Exercise description
Filter the entries for the word "مجوز". Copy each line that has it.

Stored items from a collection

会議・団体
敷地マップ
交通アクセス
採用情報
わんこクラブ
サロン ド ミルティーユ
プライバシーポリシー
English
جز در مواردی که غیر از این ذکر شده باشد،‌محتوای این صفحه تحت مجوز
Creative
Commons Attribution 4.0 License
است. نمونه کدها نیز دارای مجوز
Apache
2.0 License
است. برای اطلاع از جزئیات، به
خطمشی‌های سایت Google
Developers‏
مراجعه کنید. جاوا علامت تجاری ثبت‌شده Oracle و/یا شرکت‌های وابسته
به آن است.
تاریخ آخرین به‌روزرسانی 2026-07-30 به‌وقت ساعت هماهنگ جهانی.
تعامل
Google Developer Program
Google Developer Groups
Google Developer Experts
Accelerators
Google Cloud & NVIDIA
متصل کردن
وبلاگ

---

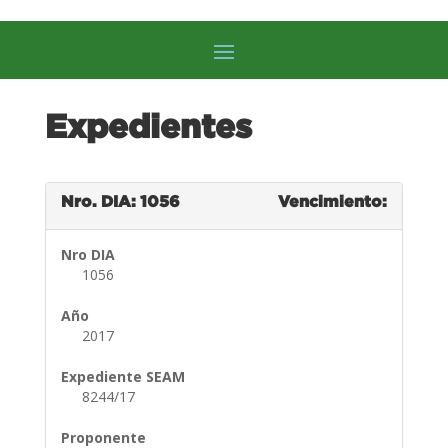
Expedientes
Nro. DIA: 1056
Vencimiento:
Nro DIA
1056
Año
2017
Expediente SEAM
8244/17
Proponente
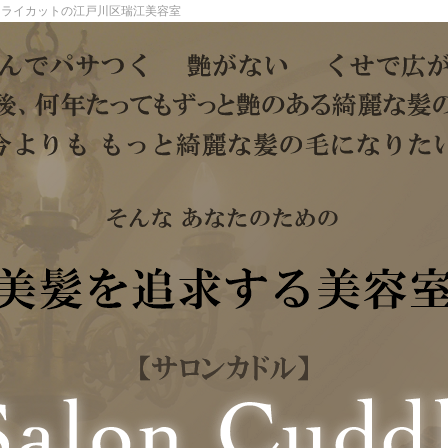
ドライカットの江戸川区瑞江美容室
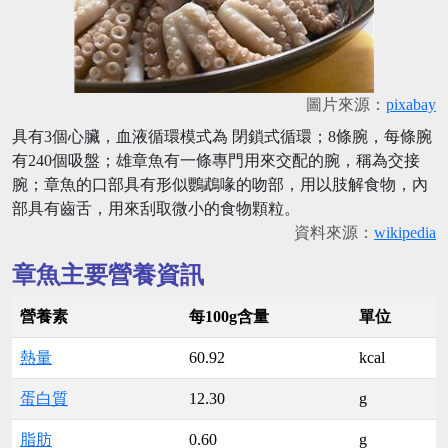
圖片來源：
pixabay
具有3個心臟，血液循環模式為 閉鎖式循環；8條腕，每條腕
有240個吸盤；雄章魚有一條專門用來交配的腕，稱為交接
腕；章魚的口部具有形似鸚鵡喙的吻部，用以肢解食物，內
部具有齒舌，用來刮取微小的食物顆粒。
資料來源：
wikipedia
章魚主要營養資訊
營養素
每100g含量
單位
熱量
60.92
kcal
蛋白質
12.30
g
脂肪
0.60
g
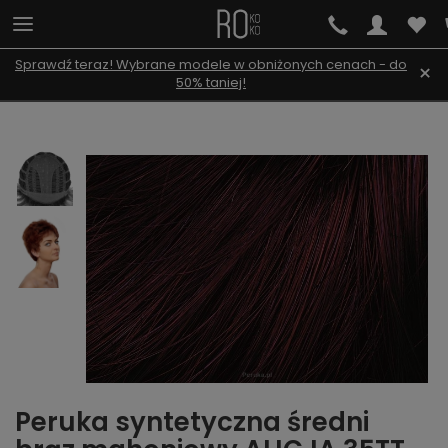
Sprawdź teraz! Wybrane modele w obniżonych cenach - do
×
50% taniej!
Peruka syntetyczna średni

Result
جز در مواردی که غیر از این ذکر شده باشد،‌محتوای این صفحه تحت مجوز
است. نمونه کدها نیز دارای مجوز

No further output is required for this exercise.